Zaykin Dmitri V, Pudovkin Alexander, Weir Bruce S
National Institute of Environmental Health Sciences, National Institutes of Health, Research Triangle Park, North Carolina 27709, USA.
Genetics. 2008 Sep;180(1):533-45. doi: 10.1534/genetics.108.089409. Epub 2008 Aug 30.
The correlation between alleles at a pair of genetic loci is a measure of linkage disequilibrium. The square of the sample correlation multiplied by sample size provides the usual test statistic for the hypothesis of no disequilibrium for loci with two alleles and this relation has proved useful for study design and marker selection. Nevertheless, this relation holds only in a diallelic case, and an extension to multiple alleles has not been made. Here we introduce a similar statistic, R2, which leads to a correlation-based test for loci with multiple alleles: for a pair of loci with k and m alleles, and a sample of n individuals, the approximate distribution of n(k - 1)(m - 1)/(km)R2 under independence between loci is chi2(k-1(m-1). One advantage of this statistic is that it can be interpreted as the total correlation between a pair of loci.
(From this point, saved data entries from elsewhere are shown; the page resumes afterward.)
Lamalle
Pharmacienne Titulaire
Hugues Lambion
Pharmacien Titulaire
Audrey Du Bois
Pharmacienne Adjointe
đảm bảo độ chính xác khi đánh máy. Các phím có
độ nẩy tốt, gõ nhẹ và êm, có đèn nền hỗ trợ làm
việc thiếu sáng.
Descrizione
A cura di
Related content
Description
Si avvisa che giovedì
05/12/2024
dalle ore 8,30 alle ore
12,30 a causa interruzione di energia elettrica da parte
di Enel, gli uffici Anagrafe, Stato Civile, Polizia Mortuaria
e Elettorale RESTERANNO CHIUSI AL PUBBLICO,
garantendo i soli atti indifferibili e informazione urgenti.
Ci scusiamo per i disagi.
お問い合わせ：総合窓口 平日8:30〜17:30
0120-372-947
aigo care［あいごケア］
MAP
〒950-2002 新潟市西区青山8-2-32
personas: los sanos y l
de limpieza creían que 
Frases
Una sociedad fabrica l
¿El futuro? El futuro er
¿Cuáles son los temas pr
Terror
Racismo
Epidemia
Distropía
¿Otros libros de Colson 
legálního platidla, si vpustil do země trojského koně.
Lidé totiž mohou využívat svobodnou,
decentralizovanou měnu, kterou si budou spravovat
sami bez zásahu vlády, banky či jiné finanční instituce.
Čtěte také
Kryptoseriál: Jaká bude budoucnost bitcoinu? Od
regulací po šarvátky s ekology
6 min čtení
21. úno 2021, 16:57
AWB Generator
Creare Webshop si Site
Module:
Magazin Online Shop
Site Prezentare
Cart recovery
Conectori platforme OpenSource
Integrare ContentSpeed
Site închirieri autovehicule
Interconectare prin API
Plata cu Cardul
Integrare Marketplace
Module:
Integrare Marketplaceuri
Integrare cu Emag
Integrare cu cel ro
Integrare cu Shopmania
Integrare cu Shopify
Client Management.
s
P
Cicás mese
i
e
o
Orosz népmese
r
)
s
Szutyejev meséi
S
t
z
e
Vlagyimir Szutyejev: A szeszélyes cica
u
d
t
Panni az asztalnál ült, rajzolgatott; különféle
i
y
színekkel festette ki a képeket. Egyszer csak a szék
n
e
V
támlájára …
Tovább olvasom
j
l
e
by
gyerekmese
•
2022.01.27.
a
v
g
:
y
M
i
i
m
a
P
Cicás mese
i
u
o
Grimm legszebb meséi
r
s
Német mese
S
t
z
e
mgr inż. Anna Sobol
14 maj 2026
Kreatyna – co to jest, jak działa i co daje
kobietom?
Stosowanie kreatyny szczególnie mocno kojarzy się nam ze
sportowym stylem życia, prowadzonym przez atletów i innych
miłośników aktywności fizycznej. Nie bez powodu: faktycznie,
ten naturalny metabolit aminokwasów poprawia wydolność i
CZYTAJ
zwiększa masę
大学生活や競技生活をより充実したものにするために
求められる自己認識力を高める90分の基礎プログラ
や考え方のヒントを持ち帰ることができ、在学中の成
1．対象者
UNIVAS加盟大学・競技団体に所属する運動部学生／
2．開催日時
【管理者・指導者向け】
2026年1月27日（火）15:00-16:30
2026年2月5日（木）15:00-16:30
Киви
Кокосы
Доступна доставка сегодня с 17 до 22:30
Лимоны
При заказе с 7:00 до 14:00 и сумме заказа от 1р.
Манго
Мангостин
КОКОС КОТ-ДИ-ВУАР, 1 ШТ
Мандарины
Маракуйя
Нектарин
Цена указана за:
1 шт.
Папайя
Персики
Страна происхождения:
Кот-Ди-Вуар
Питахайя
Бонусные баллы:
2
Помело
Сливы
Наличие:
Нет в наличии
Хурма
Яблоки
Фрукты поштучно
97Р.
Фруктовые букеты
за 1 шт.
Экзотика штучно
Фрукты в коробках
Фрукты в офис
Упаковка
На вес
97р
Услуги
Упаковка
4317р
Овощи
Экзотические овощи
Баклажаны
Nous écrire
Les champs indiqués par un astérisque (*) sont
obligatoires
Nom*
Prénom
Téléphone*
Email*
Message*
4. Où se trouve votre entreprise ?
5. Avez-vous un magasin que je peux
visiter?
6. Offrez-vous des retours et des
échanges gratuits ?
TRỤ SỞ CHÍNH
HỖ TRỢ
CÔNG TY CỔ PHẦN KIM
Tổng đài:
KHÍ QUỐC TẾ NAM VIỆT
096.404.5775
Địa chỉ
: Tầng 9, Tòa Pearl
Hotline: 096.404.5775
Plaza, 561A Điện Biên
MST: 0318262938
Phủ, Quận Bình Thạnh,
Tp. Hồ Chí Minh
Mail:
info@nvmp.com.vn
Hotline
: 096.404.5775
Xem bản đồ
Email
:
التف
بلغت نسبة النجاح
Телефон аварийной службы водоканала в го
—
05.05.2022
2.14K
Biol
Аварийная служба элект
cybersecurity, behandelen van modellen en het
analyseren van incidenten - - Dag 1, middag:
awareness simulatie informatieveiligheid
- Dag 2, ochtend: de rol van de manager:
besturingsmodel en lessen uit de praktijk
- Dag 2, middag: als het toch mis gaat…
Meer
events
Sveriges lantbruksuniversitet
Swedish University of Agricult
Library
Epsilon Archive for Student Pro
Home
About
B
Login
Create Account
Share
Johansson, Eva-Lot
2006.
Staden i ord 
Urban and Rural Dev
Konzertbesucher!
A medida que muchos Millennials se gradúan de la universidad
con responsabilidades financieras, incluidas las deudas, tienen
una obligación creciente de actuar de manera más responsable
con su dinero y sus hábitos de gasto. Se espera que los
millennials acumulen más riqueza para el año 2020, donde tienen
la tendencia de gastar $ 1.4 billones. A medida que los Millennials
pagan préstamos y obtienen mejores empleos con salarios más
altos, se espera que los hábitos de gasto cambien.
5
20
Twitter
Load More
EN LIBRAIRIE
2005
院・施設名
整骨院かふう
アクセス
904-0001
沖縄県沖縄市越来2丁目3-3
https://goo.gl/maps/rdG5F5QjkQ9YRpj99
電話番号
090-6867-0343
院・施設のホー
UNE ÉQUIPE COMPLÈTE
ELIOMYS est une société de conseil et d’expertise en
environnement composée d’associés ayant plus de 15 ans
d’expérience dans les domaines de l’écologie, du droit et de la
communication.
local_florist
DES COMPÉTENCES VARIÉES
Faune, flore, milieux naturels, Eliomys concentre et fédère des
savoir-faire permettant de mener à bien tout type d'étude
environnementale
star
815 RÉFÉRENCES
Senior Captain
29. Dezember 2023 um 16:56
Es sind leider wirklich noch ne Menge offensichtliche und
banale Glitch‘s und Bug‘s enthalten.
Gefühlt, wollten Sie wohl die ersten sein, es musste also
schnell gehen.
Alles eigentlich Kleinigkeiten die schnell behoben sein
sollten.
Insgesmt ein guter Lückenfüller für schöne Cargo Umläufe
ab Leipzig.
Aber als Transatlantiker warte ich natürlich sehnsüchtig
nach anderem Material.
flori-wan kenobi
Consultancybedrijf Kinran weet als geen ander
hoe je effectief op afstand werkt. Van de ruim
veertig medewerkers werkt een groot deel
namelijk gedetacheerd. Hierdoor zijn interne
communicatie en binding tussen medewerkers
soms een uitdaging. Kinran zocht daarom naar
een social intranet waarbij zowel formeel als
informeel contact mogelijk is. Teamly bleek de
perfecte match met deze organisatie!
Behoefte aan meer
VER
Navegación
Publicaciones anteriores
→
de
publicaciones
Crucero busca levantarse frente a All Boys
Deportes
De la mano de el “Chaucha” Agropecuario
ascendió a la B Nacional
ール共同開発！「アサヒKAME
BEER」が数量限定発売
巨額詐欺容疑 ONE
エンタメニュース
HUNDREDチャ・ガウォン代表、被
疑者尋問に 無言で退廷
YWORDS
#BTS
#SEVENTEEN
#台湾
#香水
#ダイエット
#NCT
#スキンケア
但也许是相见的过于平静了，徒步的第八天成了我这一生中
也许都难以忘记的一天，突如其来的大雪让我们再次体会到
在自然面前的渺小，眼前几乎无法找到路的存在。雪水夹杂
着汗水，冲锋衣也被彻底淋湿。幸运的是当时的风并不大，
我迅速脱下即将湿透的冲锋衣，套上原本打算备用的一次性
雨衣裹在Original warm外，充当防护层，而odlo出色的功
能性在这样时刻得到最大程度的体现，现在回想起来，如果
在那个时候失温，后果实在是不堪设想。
When the phase of two-locus genotypes is known, the approach is equivalent to a test for the overall correlation between rows and columns in a contingency table. In the phase-known case, R2 is the sum of the squared sample correlations for all km 2 x 2 subtables formed by collapsing to one allele vs. the rest at each locus. We examine the approximate distribution under the null of independence for R2 and report its close agreement with the exact distribution obtained by permutation. The test for independence using R2 is a strong competitor to approaches such as Pearson's chi square, Fisher's exact test, and a test based on Cressie and Read's power divergence statistic. We combine this approach with our previous composite-disequilibrium measures to address the case when the genotypic phase is unknown. Calculation of the new multiallele test statistic and its P-value is very simple and utilizes the approximate distribution of R2. We provide a computer program that evaluates approximate as well as "exact" permutational P-values.
一对基因座上等位基因之间的相关性是连锁不平衡的一种度量。样本相关性的平方乘以样本大小为双等位基因座不存在不平衡的假设提供了常用的检验统计量,并且这种关系已被证明对研究设计和标记选择很有用。然而,这种关系仅在双等位基因情况下成立,尚未扩展到多等位基因情况。在此,我们引入一个类似的统计量(R^2),它可用于对多等位基因座进行基于相关性的检验:对于具有(k)个和(m)个等位基因的一对基因座以及(n)个个体的样本,在基因座之间独立的情况下,(n(k - 1)(m - 1)/(km)R^2)的近似分布为(\chi^2(k - 1)(m - 1))。这个统计量的一个优点是它可以解释为一对基因座之间的总相关性。当双基因座基因型的相位已知时,该方法等同于对列联表中行与列之间的总体相关性进行检验。在相位已知的情况下,(R^2)是通过在每个基因座上将一个等位基因与其余等位基因合并形成的所有(km)个(2×2)子表的样本相关性平方之和。我们研究了(R^2)在独立性原假设下的近似分布,并报告了它与通过置换获得的精确分布的密切一致性。使用(R^2)进行独立性检验是诸如皮尔逊卡方检验、费舍尔精确检验以及基于克雷斯和里德的幂散度统计量的检验等方法的有力竞争对手。我们将此方法与我们之前的复合不平衡度量相结合,以处理基因型相位未知的情况。新的多等位基因检验统计量及其(P)值的计算非常简单,并利用了(R^2)的近似分布。我们提供了一个计算机程序,可评估近似以及“精确”的置换(P)值。